↓
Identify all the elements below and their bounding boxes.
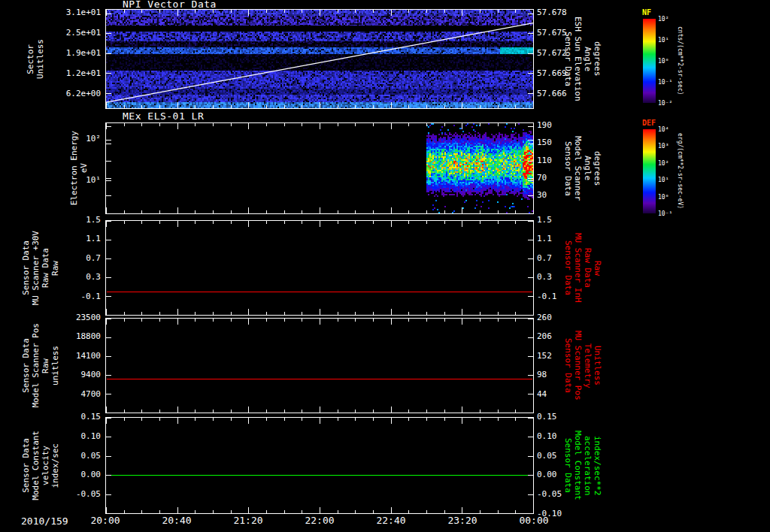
right-tick-p5-4: -0.05 xyxy=(537,490,574,499)
ylabel-line: Sensor Data xyxy=(563,240,573,295)
left-tick-p1-2: 1.9e+01 xyxy=(53,49,101,58)
ylabel-line: MU Scanner +30V xyxy=(31,231,41,305)
x-tick-0: 20:00 xyxy=(83,515,128,526)
x-tick-5: 23:20 xyxy=(440,515,485,526)
left-tick-p3-2: 0.7 xyxy=(53,254,101,263)
ylabel-line: Model Scanner Pos xyxy=(31,323,41,408)
panel2-spectrogram-canvas xyxy=(106,123,533,213)
right-tick-p5-2: 0.05 xyxy=(537,452,574,461)
panel5-line-canvas xyxy=(106,418,533,513)
colorbar-1-tick-0: 10² xyxy=(658,16,684,23)
right-tick-p5-1: 0.10 xyxy=(537,432,574,441)
colorbar-2-tick-4: 10⁰ xyxy=(658,194,684,201)
ylabel-line: Raw Data xyxy=(41,248,50,288)
ylabel-line: Sensor Data xyxy=(21,438,31,493)
ylabel-line: index/sec xyxy=(50,443,60,488)
ylabel-line: Sensor Data xyxy=(21,338,31,393)
ylabel-line: Model Constant xyxy=(31,431,41,500)
ylabel-line: Sector xyxy=(26,44,35,74)
panel2-title: MEx ELS-01 LR xyxy=(123,112,204,121)
left-tick-p3-3: 0.3 xyxy=(53,273,101,282)
ylabel-line: Raw xyxy=(593,261,602,276)
ylabel-line: Sensor Data xyxy=(563,338,573,393)
ylabel-line: degrees xyxy=(593,151,602,186)
right-tick-p1-2: 57.672 xyxy=(537,49,574,58)
ylabel-line: Angle xyxy=(583,47,593,71)
left-tick-p1-3: 1.2e+01 xyxy=(53,69,101,78)
ylabel-line: eV xyxy=(79,163,89,173)
left-tick-p5-1: 0.10 xyxy=(53,432,101,441)
ylabel-line: Raw Data xyxy=(583,248,593,288)
colorbar-2-tick-3: 10¹ xyxy=(658,177,684,183)
right-tick-p2-3: 70 xyxy=(537,174,574,183)
ylabel-line: Unitless xyxy=(593,346,602,385)
left-tick-p4-4: 4700 xyxy=(53,390,101,399)
nf-colorbar xyxy=(643,19,656,103)
right-tick-p4-1: 206 xyxy=(537,332,574,341)
ylabel-line: Sensor Data xyxy=(563,141,573,196)
left-tick-p2-0: 10² xyxy=(53,135,101,144)
right-tick-p4-3: 98 xyxy=(537,370,574,379)
right-tick-p4-4: 44 xyxy=(537,390,574,399)
right-tick-p2-1: 150 xyxy=(537,138,574,147)
right-tick-p3-0: 1.5 xyxy=(537,216,574,225)
x-tick-3: 22:00 xyxy=(297,515,342,526)
left-tick-p4-0: 23500 xyxy=(53,313,101,322)
colorbar-2-tick-1: 10³ xyxy=(658,143,684,150)
left-tick-p3-4: -0.1 xyxy=(53,292,101,301)
colorbar-1-tick-1: 10¹ xyxy=(658,37,684,44)
panel4-plot-area xyxy=(105,318,534,413)
right-tick-p2-0: 190 xyxy=(537,121,574,130)
panel2-ylabel-right: Sensor Data Model Scanner Angle degrees xyxy=(562,122,603,214)
left-tick-p2-1: 10¹ xyxy=(53,176,101,185)
left-tick-p4-3: 9400 xyxy=(53,370,101,379)
colorbar-2-tick-0: 10⁴ xyxy=(658,126,684,133)
x-tick-1: 20:40 xyxy=(154,515,199,526)
def-colorbar xyxy=(643,129,656,213)
right-tick-p2-2: 110 xyxy=(537,156,574,165)
left-tick-p4-2: 14100 xyxy=(53,352,101,361)
colorbar-1-tick-4: 10⁻² xyxy=(658,100,684,107)
colorbar-1-tick-2: 10⁰ xyxy=(658,58,684,65)
panel1-ylabel-left: Sector Unitless xyxy=(23,9,48,109)
right-tick-p3-3: 0.3 xyxy=(537,273,574,282)
right-tick-p1-0: 57.678 xyxy=(537,8,574,17)
ylabel-line: Raw xyxy=(41,358,50,373)
colorbar-2-tick-2: 10² xyxy=(658,160,684,167)
right-tick-p1-1: 57.675 xyxy=(537,29,574,38)
ylabel-line: velocity xyxy=(41,446,50,485)
x-axis-date-label: 2010/159 xyxy=(21,515,89,527)
right-tick-p2-4: 30 xyxy=(537,191,574,200)
left-tick-p1-4: 6.2e+00 xyxy=(53,89,101,98)
ylabel-line: index/sec**2 xyxy=(593,436,602,495)
x-tick-6: 00:00 xyxy=(511,515,556,526)
panel1-plot-area xyxy=(105,9,534,109)
right-tick-p3-2: 0.7 xyxy=(537,254,574,263)
def-colorbar-units: erg/(cm**2-sr-sec-eV) xyxy=(675,124,684,219)
spectrogram-stack-page: NPI Vector Data MEx ELS-01 LR Sector Uni… xyxy=(0,0,770,532)
left-tick-p5-0: 0.15 xyxy=(53,413,101,422)
ylabel-line: acceleration xyxy=(583,436,593,495)
x-tick-4: 22:40 xyxy=(368,515,414,526)
right-tick-p4-0: 260 xyxy=(537,313,574,322)
ylabel-line: degrees xyxy=(593,41,602,76)
panel1-spectrogram-canvas xyxy=(106,10,533,108)
nf-colorbar-label: NF xyxy=(642,8,651,17)
right-tick-p5-3: 0.00 xyxy=(537,470,574,479)
right-tick-p1-4: 57.666 xyxy=(537,89,574,98)
right-tick-p3-4: -0.1 xyxy=(537,292,574,301)
left-tick-p5-4: -0.05 xyxy=(53,490,101,499)
panel3-line-canvas xyxy=(106,221,533,315)
right-tick-p5-0: 0.15 xyxy=(537,413,574,422)
right-tick-p1-3: 57.669 xyxy=(537,69,574,78)
panel4-line-canvas xyxy=(106,319,533,413)
left-tick-p1-0: 3.1e+01 xyxy=(53,8,101,17)
ylabel-line: Sensor Data xyxy=(21,240,31,295)
left-tick-p4-1: 18800 xyxy=(53,332,101,341)
left-tick-p3-1: 1.1 xyxy=(53,234,101,243)
left-tick-p5-3: 0.00 xyxy=(53,470,101,479)
right-tick-p3-1: 1.1 xyxy=(537,234,574,243)
def-colorbar-label: DEF xyxy=(642,119,656,127)
colorbar-2-tick-5: 10⁻¹ xyxy=(658,210,684,217)
panel2-plot-area xyxy=(105,122,534,214)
↑
## BRIEF
Return all lines from the material that contain "Angle".

## WRITTEN RESPONSE
ylabel-line: Angle xyxy=(583,47,593,71)
panel2-ylabel-right: Sensor Data Model Scanner Angle degrees xyxy=(562,122,603,214)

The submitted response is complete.